Gartner outlines 5 best practices to get the most out of your ETA:
Make standards easy to follow
Documentation is key but too much can cause paralysis and/or avoidance. Having an organized destination for knowledge seekers to find information relatable to them and maintaining a minimalist approach to standard creation is necessary to attract compliance. Including examples, or patterns of common tasks in relation to standards will also invite users to your ETA by providing value back to them.
Connect technical architectures to strategic goals
Outcome driven EA should already be the operating model for your practice, so why shouldn’t your ETA? Making strategic direction clear and how a specific initiative enables it, will help drive excitement and make the importance of standards clear when the bigger picture is known.
Start early
The SDLC is complicated beast, getting involved early with technical development provide opportunities for communication and consultation on the use of ETA standards and guidelines. Everyone wants to avoid an ol’fashioned refactor.
Be transparent and forward thinking
Speaking of a complicated beast, old standards frustrate everyone. Be transparent on the direction of ETA and welcome interaction. Just like starting early, if teams have a view to where the enterprise is going they can plan accordingly.

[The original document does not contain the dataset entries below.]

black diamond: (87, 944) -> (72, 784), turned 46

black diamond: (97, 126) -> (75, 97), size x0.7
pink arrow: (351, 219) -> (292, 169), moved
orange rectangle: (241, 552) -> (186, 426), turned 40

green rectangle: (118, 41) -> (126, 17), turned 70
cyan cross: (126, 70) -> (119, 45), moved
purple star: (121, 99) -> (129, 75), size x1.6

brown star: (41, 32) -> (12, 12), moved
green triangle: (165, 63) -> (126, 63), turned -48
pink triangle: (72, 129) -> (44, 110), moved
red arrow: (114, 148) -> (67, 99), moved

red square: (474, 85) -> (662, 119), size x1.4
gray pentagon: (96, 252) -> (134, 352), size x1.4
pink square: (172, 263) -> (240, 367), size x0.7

Focus on communication and education
You can’t have adoption with awareness. Share success stories and tailor EA messaging to stakeholders to foster buy-in. Audiences need to be educated on the needs of the enterprise to drive alignment. This also requires standards in itself, have a regular cadence for communications (people are creatures of habit after all) and don’t forget to map back to strategic goals!

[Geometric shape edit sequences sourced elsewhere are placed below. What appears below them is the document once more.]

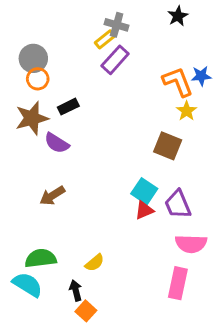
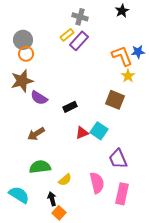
yellow rectangle: (105, 39) -> (67, 35), moved
black rectangle: (68, 107) -> (70, 107), moved
purple trapezoid: (178, 204) -> (118, 159), moved
red triangle: (144, 210) -> (82, 133), moved
pink semicircle: (191, 244) -> (97, 183), moved, turned -105
green semicircle: (41, 258) -> (40, 167), moved

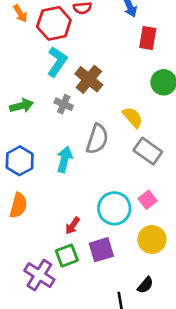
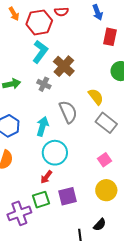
gray semicircle: (97, 139) -> (68, 112), turned -45
cyan circle: (114, 208) -> (55, 153), moved
purple cross: (39, 275) -> (19, 213), turned 35

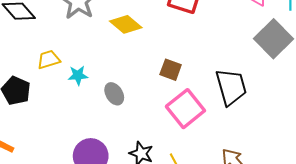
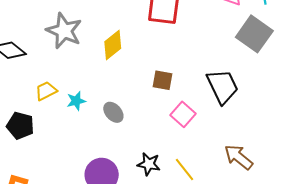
yellow diamond: (126, 24) -> (113, 45), turned -68
pink square: (185, 109) -> (183, 114), size x0.7

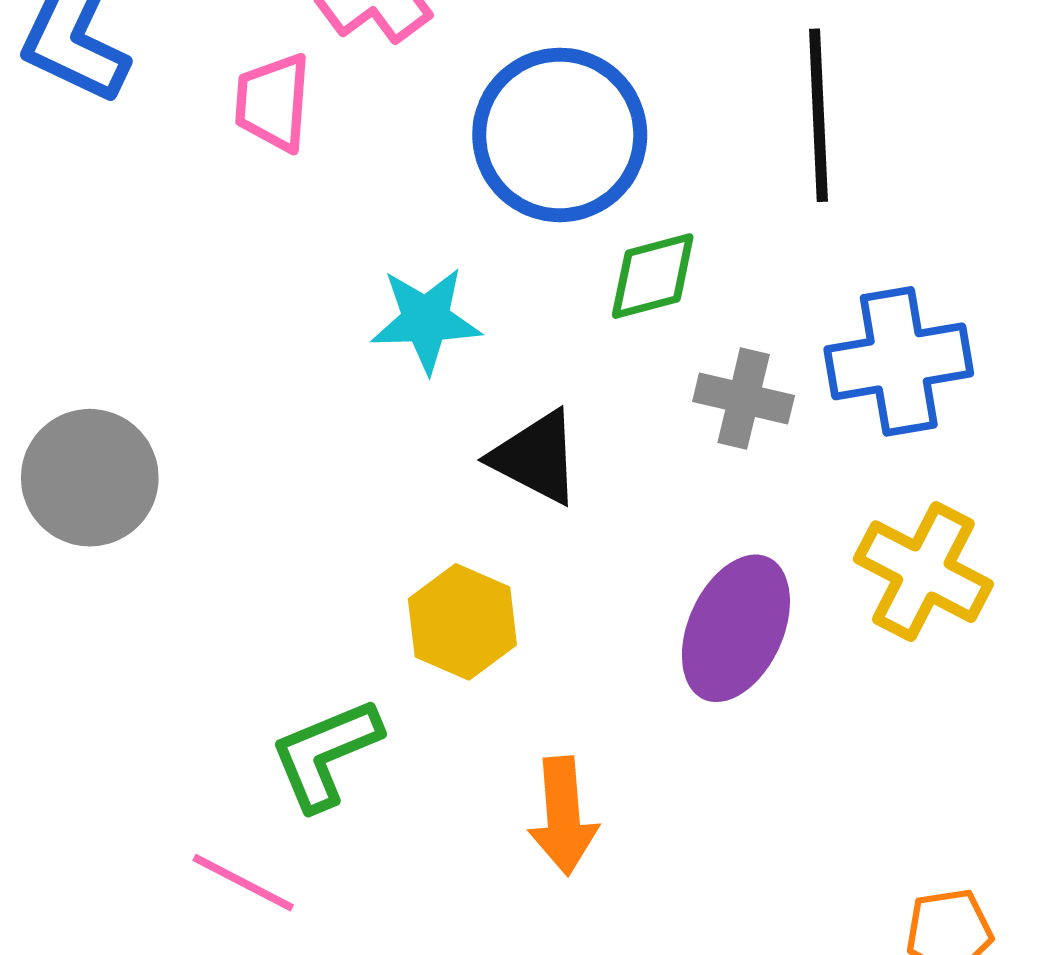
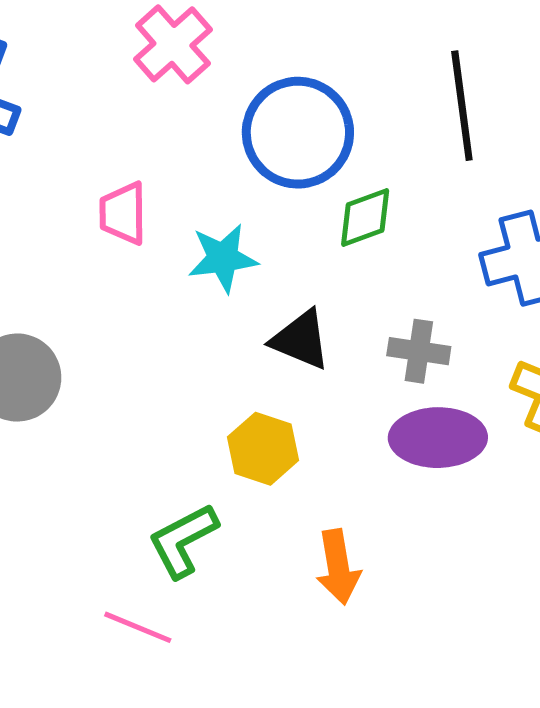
pink trapezoid: (273, 102) -> (123, 213), moved
gray cross: (744, 398) -> (419, 351), moved
purple ellipse: (736, 628) -> (438, 438), turned 70

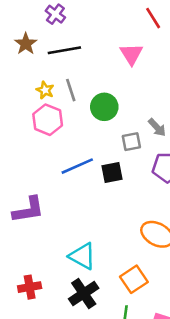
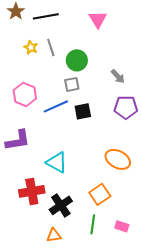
pink hexagon: (48, 120) -> (25, 94), moved
gray square: (131, 142) -> (72, 84), moved
cyan triangle: (82, 256) -> (57, 162), moved
red cross: (30, 287) -> (32, 191), moved, size x1.4

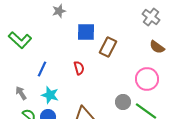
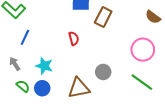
blue line: (42, 69) -> (25, 37), moved
gray circle: (123, 102) -> (103, 72), moved

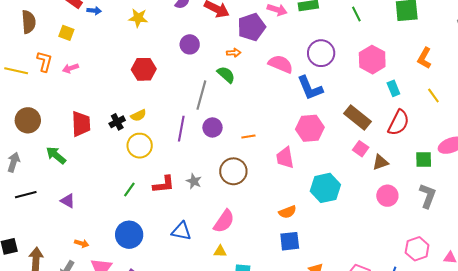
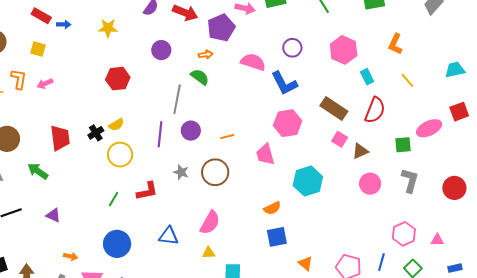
purple circle: (321, 53) -> (292, 48), size x0.7
gray star: (194, 181) -> (181, 172), moved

These best practices need to happen across domains too. Of course ETA is pointed at the technologists of your organization but enabling business resources to be involved in ETA is the sure fire way to gain adoption across the enterprise.
References:
- Robertson, B. (2009). Five Best Practices for Enterprise Technology Architecture. Gartner.
sxc1872 says
Connect your technical architecture to your strategic goals. I can’t think of better advice.
Start early because SDLC is a complicated beast. Well, if you take the first one and compose it with a DevSecOps or Agile based SDLC I think that aligning to the strategic goals happens in the beginning. It also brings with it the ability to pivot suddenly without refactoring the whole process becomes a whole lot easier.